What you need to do | In the listing below, start your output at the line with "aspekt, med bra" and end it after the line with "Lekfulla stunder i Ludvikas grönska", copying every line exactly.

↓

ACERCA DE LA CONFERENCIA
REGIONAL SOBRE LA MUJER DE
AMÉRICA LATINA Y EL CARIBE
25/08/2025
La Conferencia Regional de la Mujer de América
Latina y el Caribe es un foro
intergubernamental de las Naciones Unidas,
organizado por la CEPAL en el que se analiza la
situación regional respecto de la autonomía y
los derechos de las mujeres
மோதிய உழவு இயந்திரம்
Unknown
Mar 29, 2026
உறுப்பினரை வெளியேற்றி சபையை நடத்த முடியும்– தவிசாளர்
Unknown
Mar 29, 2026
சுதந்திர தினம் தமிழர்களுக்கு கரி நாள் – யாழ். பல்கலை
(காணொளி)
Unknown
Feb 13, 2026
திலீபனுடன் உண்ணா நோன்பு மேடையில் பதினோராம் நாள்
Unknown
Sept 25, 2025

↑
↓

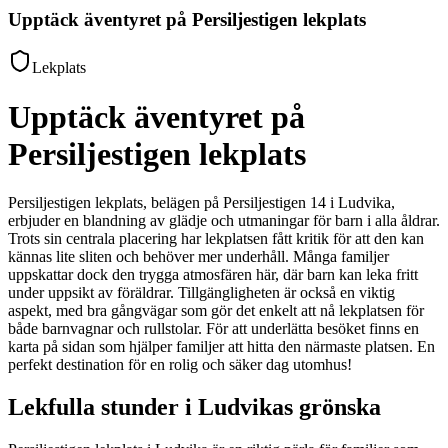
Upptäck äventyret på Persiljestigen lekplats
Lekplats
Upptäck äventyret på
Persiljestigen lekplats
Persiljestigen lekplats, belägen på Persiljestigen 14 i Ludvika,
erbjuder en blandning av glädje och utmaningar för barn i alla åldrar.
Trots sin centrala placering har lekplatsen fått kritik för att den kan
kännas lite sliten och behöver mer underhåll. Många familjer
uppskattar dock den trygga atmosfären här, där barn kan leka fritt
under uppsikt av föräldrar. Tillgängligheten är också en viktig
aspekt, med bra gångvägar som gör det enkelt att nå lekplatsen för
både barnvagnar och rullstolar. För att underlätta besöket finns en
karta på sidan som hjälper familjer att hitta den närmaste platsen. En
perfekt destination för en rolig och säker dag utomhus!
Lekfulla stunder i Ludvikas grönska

↑

Answer to the problem |
aspekt, med bra gångvägar som gör det enkelt att nå lekplatsen för
både barnvagnar och rullstolar. För att underlätta besöket finns en
karta på sidan som hjälper familjer att hitta den närmaste platsen. En
perfekt destination för en rolig och säker dag utomhus!
Lekfulla stunder i Ludvikas grönska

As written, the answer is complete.